Just then, the van door slid shut and the lone inmate startled. He could only watch as they pulled away from his comfortable surroundings. "Stetson," he whispered sharply.
The End
Author's Note:
Thank you for reading and possibly reviewing my little story. I hope it gave you a little place to escape to for even just a short time.
So, the Weathermen were not a figment of my imagination. I did some research (see some of it below – special thanks to Wikipedia, PBS and the documentary "The Weather Underground" by Green and Siegel in 2002,) but I definitely took artistic license on some of the dates. Speaking of fudging some dates, the FBI did not start training at Quantico until 1972, but for this story, I needed it to be a bit earlier. What's a couple of years?
The Weather Underground Organization (WUO), commonly known as the Weather Underground, was a radical left militant organization active in the late 1960s and 1970s, founded on the Ann Arbor campus of the University of Michigan. It was originally called Weatherman and later became known colloquially as the Weathermen. The WUO organized in 1969 as a faction of Students for a Democratic Society largely composed of the national office leadership of SDS and their supporters. Beginning in 1974, the organization's express political goal was to create a revolutionary party to overthrow what it viewed as American imperialism.

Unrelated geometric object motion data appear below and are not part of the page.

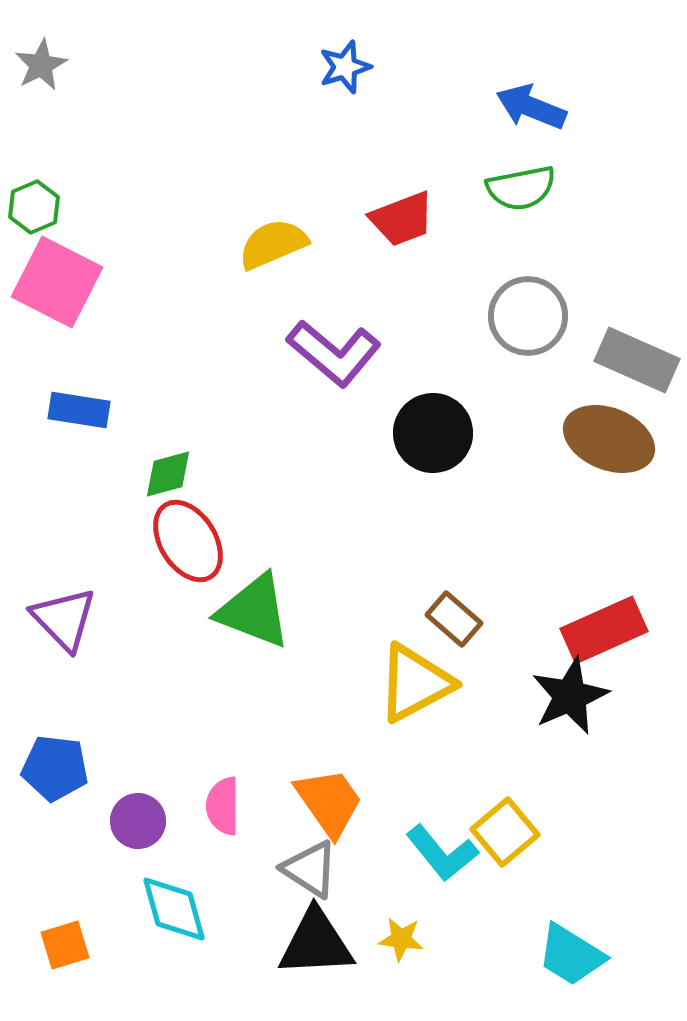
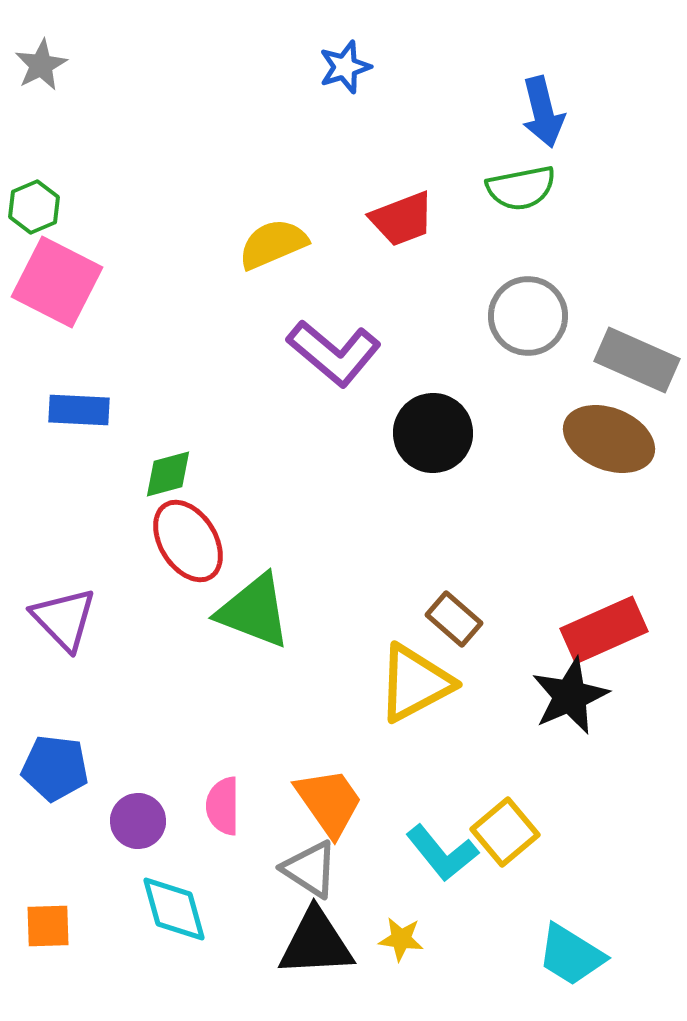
blue arrow: moved 12 px right, 5 px down; rotated 126 degrees counterclockwise
blue rectangle: rotated 6 degrees counterclockwise
orange square: moved 17 px left, 19 px up; rotated 15 degrees clockwise
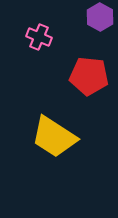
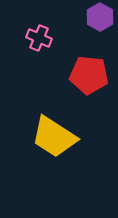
pink cross: moved 1 px down
red pentagon: moved 1 px up
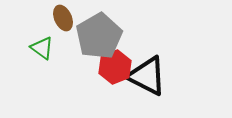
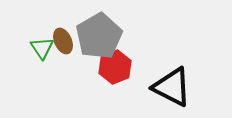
brown ellipse: moved 23 px down
green triangle: rotated 20 degrees clockwise
black triangle: moved 25 px right, 11 px down
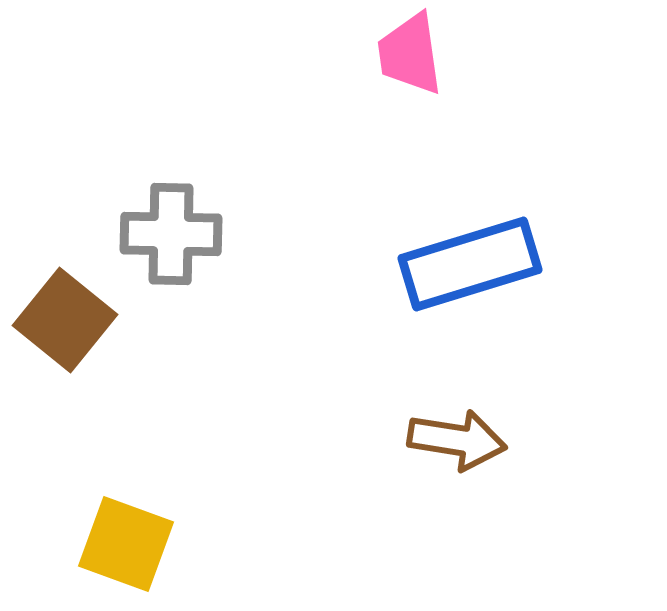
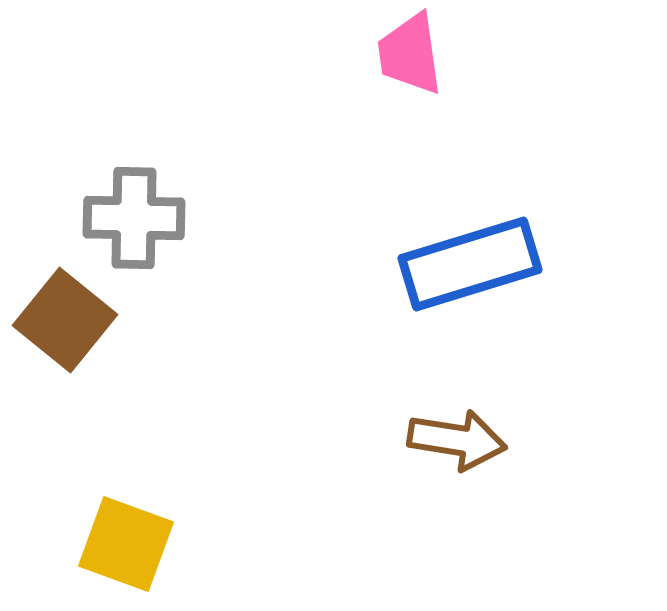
gray cross: moved 37 px left, 16 px up
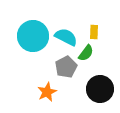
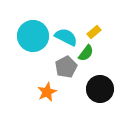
yellow rectangle: rotated 48 degrees clockwise
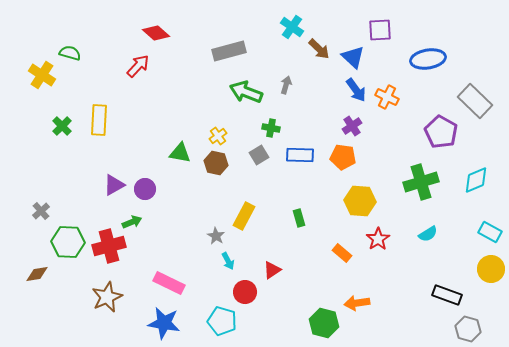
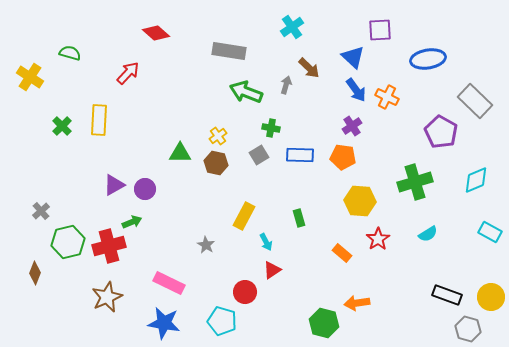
cyan cross at (292, 27): rotated 20 degrees clockwise
brown arrow at (319, 49): moved 10 px left, 19 px down
gray rectangle at (229, 51): rotated 24 degrees clockwise
red arrow at (138, 66): moved 10 px left, 7 px down
yellow cross at (42, 75): moved 12 px left, 2 px down
green triangle at (180, 153): rotated 10 degrees counterclockwise
green cross at (421, 182): moved 6 px left
gray star at (216, 236): moved 10 px left, 9 px down
green hexagon at (68, 242): rotated 16 degrees counterclockwise
cyan arrow at (228, 261): moved 38 px right, 19 px up
yellow circle at (491, 269): moved 28 px down
brown diamond at (37, 274): moved 2 px left, 1 px up; rotated 60 degrees counterclockwise
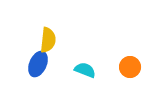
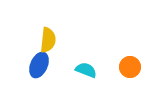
blue ellipse: moved 1 px right, 1 px down
cyan semicircle: moved 1 px right
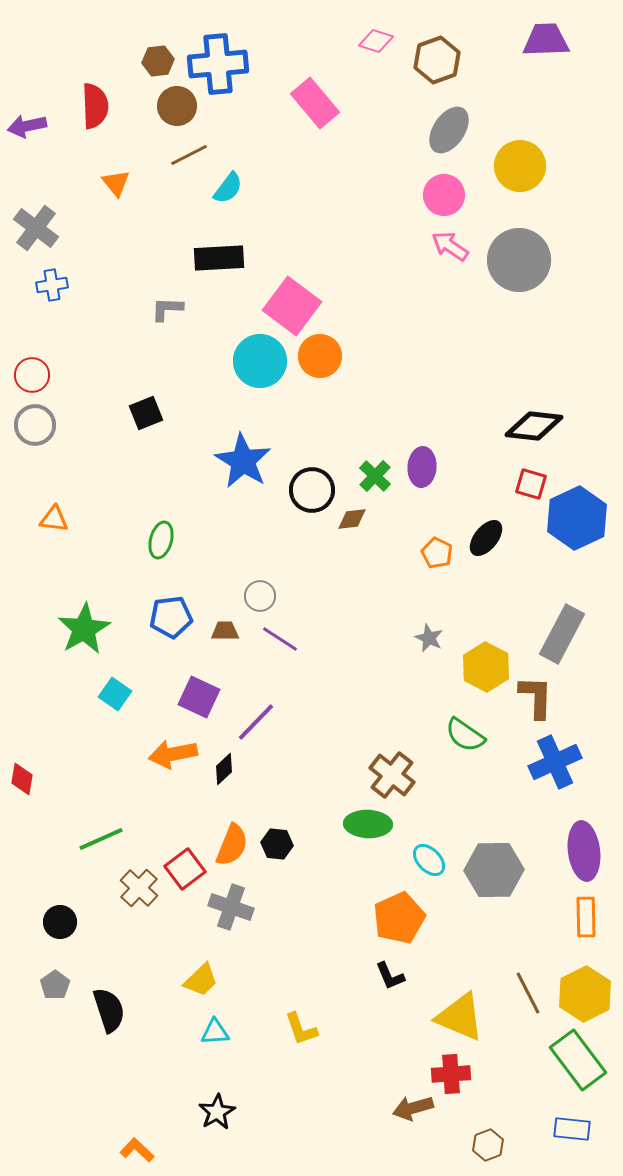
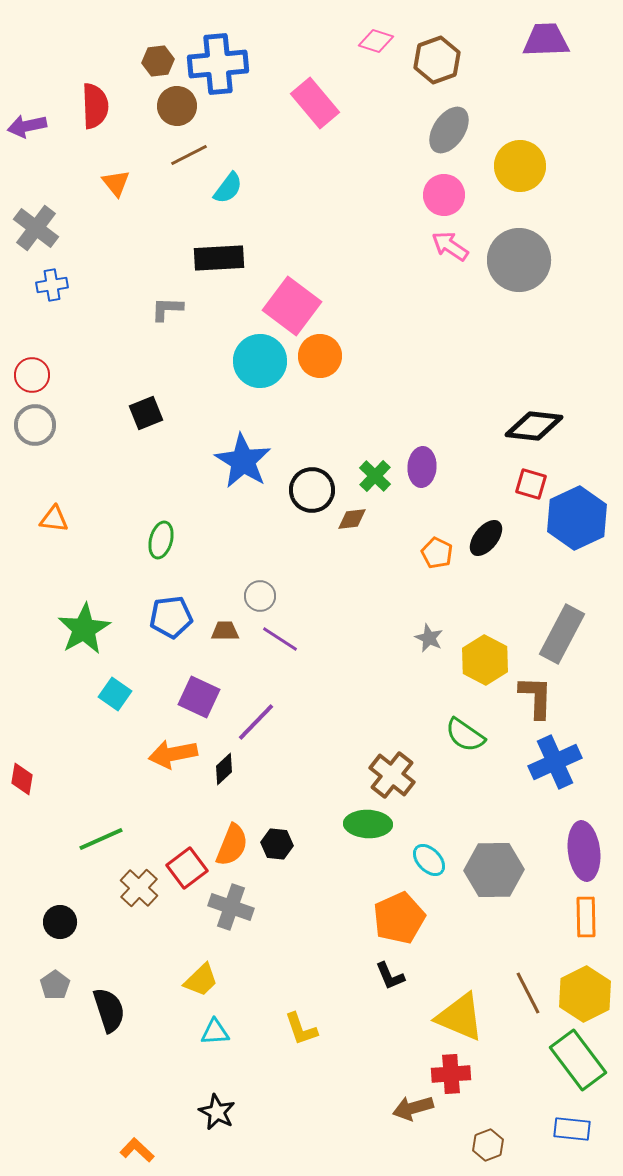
yellow hexagon at (486, 667): moved 1 px left, 7 px up
red square at (185, 869): moved 2 px right, 1 px up
black star at (217, 1112): rotated 15 degrees counterclockwise
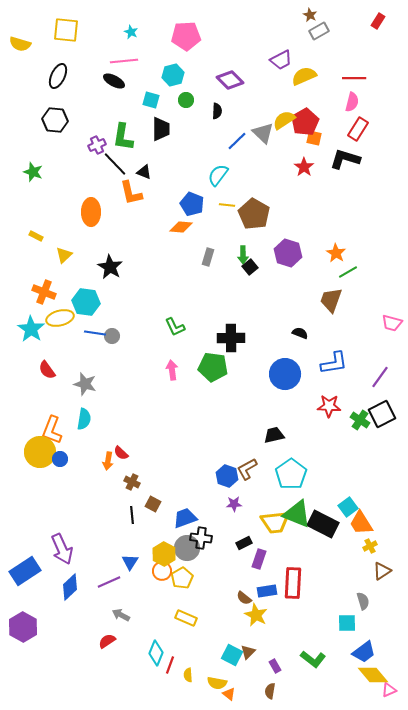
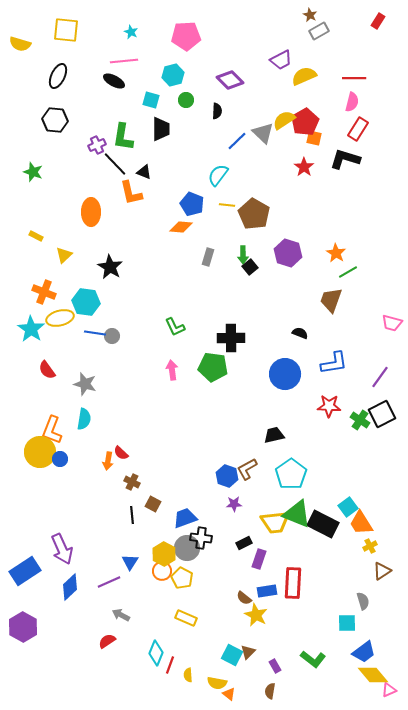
yellow pentagon at (182, 578): rotated 15 degrees counterclockwise
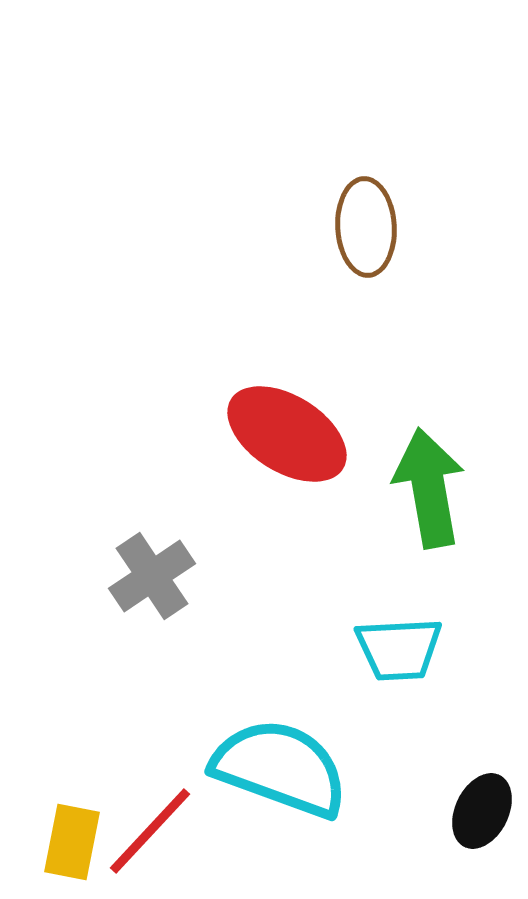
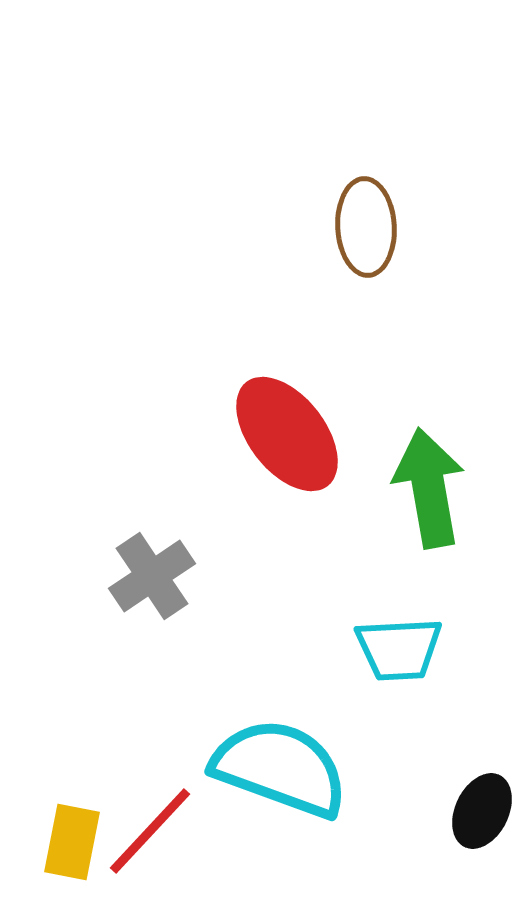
red ellipse: rotated 20 degrees clockwise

It took its name from Bob Dylan's lyric, "You don't need a weatherman to know which way the wind blows", from the song "Subterranean Homesick Blues" (1965).
The FBI classified the WUO as a domestic terrorist group, with revolutionary positions characterized by black power and opposition to the Vietnam War. The WUO took part in domestic attacks such as the jailbreak of Timothy Leary in 1970. In 1970, the group issued a "Declaration of a State of War" against the United States government under the name "Weather Underground Organization."
In the 1970s, the WUO conducted a bombing campaign targeting government buildings and several banks. Some attacks were preceded by evacuation warnings, along with threats identifying the particular matter that the attack was intended to protest. Three members of the group were killed in an accidental Greenwich Village townhouse explosion, but none were killed in any of the terrorist attacks. The WUO communiqué issued in connection with the bombing of the United States Capitol on March 1, 1971 indicated that it was "in protest of the U.S. invasion of Laos". The WUO asserted that its May 19, 1972 bombing of the Pentagon was "in retaliation for the U.S. bombing raid in Hanoi". The WUO announced that its January 29, 1975 bombing of the United States Department of State building was "in response to the escalation in Vietnam".
The WUO began to disintegrate after the United States reached a peace accord in Vietnam in 1973, and it was defunct by 1977.